= Dionysus Aesymnetes =

Aesymnetes (Ancient Greek: Αἰσυμνήτης) was an epithet of the Greek god Dionysus, which signifies the "Lord", or "Ruler", and under which he was worshipped at Aroë in Achaea.

There was at Troy an ancient image of Dionysus, the work of Hephaestus, which Zeus had once given as a present to Dardamis. It was kept in a chest, and Cassandra, or, according to others, Aeneas, left this chest behind when she quit the city, because she knew that it would do injury to anyone who possessed it. When the Greeks divided the spoils of Troy among themselves, this chest fell to the share of the Thessalian Eurypylus, who on opening it suddenly fell into a state of madness. The oracle of Delphi, when consulted about his recovery, answered, "Where thou shalt see men performing a strange sacrifice, there shalt thou dedicate the chest, and there shalt thou settle."

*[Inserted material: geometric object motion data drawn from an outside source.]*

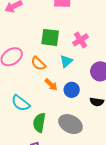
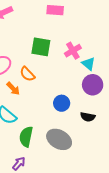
cyan triangle: (66, 61) -> (88, 64), moved, turned -40
orange arrow: (51, 85) -> (13, 89), moved

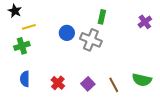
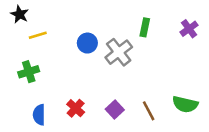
green rectangle: (102, 17) -> (145, 27), moved
gray cross: (91, 40) -> (119, 52), turned 30
green cross: (22, 46) -> (29, 72), moved
blue semicircle: (25, 79) -> (39, 115), moved

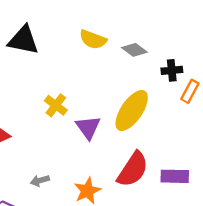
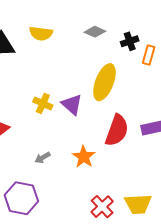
yellow semicircle: (93, 39) -> (41, 33), moved
yellow cross: (56, 105) -> (43, 103), moved

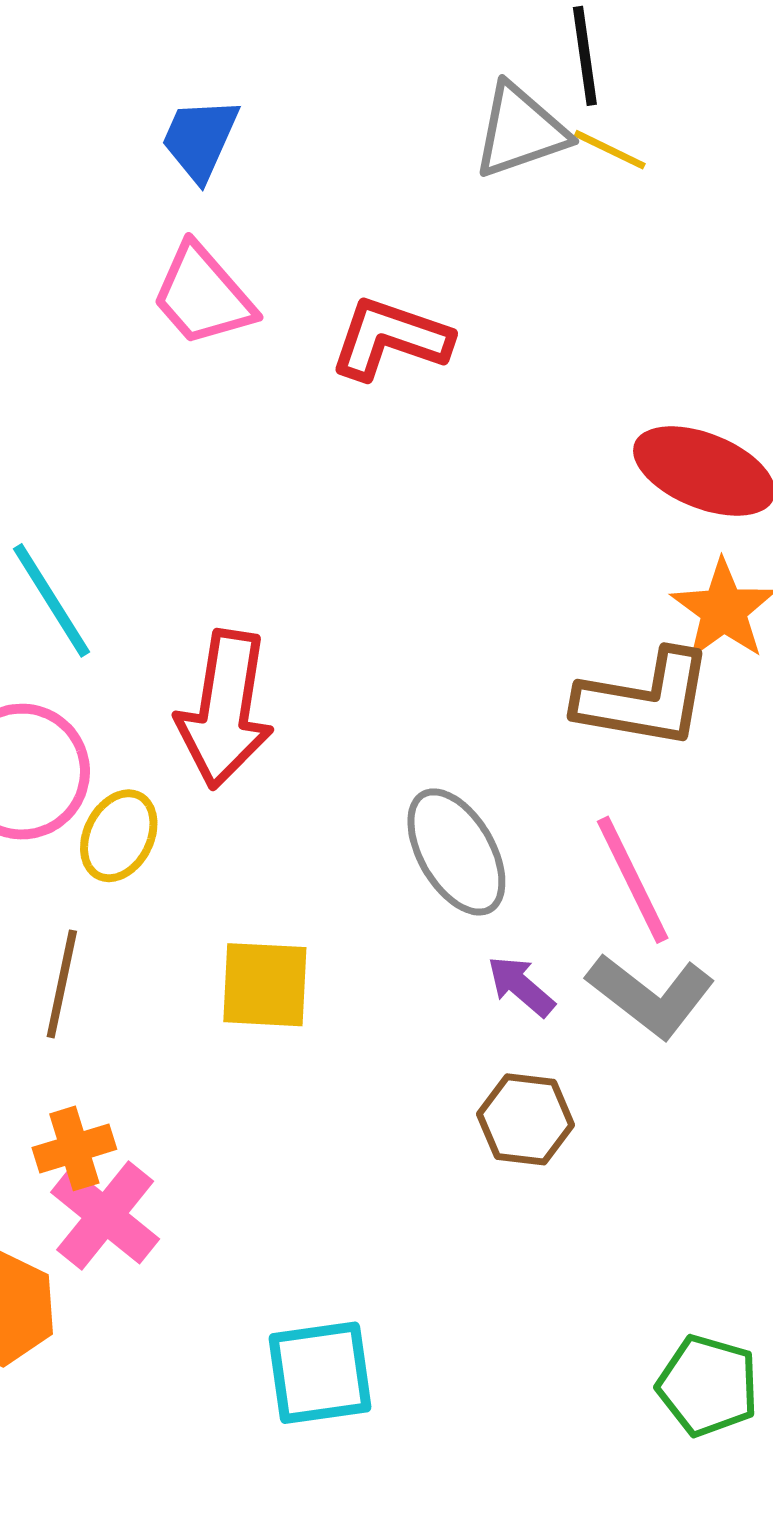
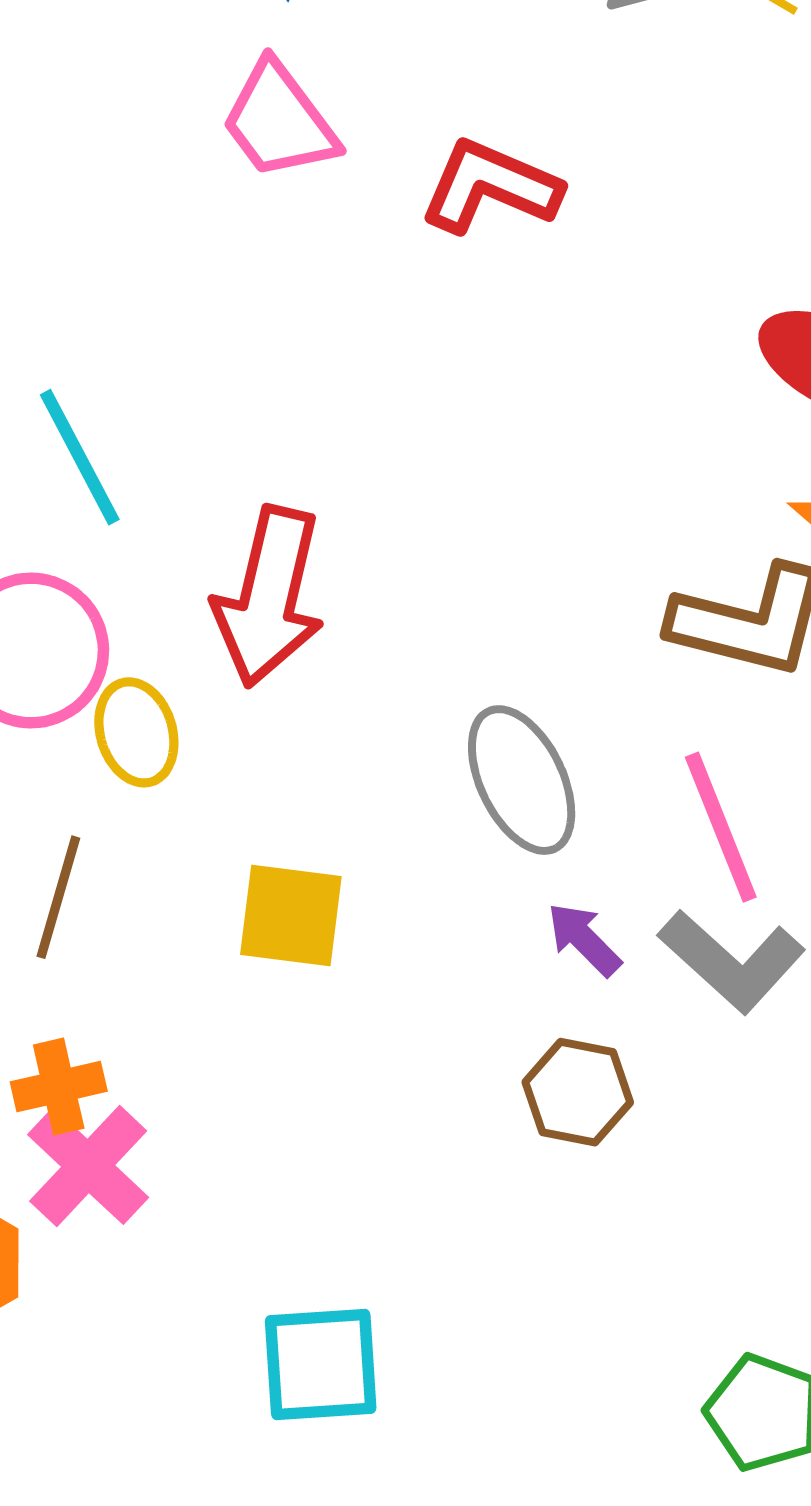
yellow ellipse: (119, 836) -> (136, 732), turned -48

When Eurypylus came to Aroë, it was just the season at which its inhabitants offered every year to Artemis Triclaria a human sacrifice, consisting of the fairest youth and the fairest maiden of the place. This sacrifice was offered as an atonement for a crime which had once been committed in the temple of the goddess. But an oracle had declared to them that they should be released from the necessity of making this sacrifice, if a foreign divinity should be brought to them by a foreign king. This oracle was now fulfilled. Eurypylus on seeing the victims led to the altar was cured of his madness and perceived that this was the place pointed out to him by the oracle; and the Aroeans also, on seeing the god in the chest, remembered the old prophecy, stopped the sacrifice, and instituted a festival of Dionysus Aesynmetes, for this was the name of the god in the chest. Nine men and nine women were appointed to attend to his worship. During one night of this festival a priest carried the chest outside the town, and all the children of the place, adorned, as formerly the victims used to be, with garlands of corn-ears, went down to the banks of the river Meilichius, which had before been called Ameilichius, hung up their garlands, purified themselves, and then put on other garlands of ivy, after which they returned to the sanctuary of Dionysus Aesymnetes.

This tradition, though otherwise very obscure, evidently points to a time when human sacrifices were abolished at Aroë by the introduction of a new worship. At Patrae in Achaea there was likewise a temple dedicated to Dionysus Aesymnetes.